::: EXTRACTED ENTRIES :::
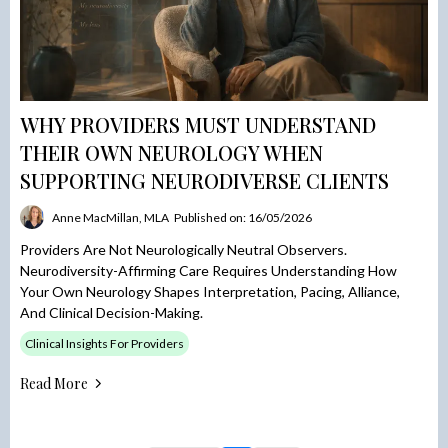
WHY PROVIDERS MUST UNDERSTAND
THEIR OWN NEUROLOGY WHEN
SUPPORTING NEURODIVERSE CLIENTS
Anne MacMillan, MLA
Published on: 16/05/2026
Providers Are Not Neurologically Neutral Observers.
Neurodiversity-Affirming Care Requires Understanding How
Your Own Neurology Shapes Interpretation, Pacing, Alliance,
And Clinical Decision-Making.
Clinical Insights For Providers
Read More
:::
> PROBLEM REQUIREMENTS
An exact copy of the entries above, with no pictures, is the required answer.

> RESULT
WHY PROVIDERS MUST UNDERSTAND
THEIR OWN NEUROLOGY WHEN
SUPPORTING NEURODIVERSE CLIENTS
Anne MacMillan, MLA
Published on: 16/05/2026
Providers Are Not Neurologically Neutral Observers.
Neurodiversity-Affirming Care Requires Understanding How
Your Own Neurology Shapes Interpretation, Pacing, Alliance,
And Clinical Decision-Making.
Clinical Insights For Providers
Read More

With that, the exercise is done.